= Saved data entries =
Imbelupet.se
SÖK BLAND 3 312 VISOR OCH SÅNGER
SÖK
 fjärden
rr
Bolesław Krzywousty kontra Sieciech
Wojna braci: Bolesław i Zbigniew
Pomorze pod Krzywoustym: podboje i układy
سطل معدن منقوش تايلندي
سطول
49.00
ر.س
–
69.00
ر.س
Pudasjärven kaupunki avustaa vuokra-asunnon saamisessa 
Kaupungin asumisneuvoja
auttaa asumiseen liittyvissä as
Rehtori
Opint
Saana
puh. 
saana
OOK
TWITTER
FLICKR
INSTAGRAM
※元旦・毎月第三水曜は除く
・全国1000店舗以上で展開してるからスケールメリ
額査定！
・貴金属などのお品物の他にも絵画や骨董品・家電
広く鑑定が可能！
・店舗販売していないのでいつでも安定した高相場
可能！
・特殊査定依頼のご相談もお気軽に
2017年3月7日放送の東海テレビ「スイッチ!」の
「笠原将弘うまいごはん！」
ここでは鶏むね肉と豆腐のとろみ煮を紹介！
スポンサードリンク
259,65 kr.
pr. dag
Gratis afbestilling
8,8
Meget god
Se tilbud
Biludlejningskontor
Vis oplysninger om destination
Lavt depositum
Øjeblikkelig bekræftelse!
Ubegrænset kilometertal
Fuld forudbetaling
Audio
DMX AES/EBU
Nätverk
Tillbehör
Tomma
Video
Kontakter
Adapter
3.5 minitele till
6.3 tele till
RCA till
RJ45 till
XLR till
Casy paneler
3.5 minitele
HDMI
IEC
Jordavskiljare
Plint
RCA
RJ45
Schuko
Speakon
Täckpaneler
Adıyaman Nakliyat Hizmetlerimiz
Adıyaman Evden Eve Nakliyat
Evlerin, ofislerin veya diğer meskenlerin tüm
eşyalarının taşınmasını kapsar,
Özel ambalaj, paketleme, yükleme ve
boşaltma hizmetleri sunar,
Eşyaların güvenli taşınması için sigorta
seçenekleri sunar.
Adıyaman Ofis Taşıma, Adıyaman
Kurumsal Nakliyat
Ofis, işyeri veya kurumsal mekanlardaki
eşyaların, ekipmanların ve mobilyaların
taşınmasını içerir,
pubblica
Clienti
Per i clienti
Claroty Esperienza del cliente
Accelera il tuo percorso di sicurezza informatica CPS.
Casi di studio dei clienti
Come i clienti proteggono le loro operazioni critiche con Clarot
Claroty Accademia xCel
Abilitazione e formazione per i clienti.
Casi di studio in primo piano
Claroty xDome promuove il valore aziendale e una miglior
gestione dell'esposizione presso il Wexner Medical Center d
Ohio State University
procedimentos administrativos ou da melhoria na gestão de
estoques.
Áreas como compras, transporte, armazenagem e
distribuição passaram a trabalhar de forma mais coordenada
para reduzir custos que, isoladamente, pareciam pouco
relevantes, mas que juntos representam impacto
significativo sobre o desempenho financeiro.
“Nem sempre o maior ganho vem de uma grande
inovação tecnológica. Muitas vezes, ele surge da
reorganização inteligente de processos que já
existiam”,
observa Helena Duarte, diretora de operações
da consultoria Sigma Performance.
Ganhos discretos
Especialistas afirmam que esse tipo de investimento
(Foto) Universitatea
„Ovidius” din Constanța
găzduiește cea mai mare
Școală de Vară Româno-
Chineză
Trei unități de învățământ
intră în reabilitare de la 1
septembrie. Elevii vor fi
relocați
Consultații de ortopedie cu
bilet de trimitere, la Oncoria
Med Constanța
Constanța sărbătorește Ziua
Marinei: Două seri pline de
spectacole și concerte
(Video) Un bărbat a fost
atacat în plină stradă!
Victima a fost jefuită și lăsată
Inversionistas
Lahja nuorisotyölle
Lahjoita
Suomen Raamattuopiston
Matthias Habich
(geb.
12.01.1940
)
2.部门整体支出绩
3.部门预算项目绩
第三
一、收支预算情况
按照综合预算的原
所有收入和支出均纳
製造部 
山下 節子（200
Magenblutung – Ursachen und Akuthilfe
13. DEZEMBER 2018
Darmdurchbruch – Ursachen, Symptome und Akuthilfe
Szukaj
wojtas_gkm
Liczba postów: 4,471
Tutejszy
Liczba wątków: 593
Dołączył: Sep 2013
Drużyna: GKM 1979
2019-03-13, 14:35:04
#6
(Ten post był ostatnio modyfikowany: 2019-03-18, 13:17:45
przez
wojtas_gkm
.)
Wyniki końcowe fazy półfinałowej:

= Problem to work on =
Among the lines above, find those containing the word "Nakliyat" and copy each.

= Reply =
Adıyaman Nakliyat Hizmetlerimiz
Adıyaman Evden Eve Nakliyat
Kurumsal Nakliyat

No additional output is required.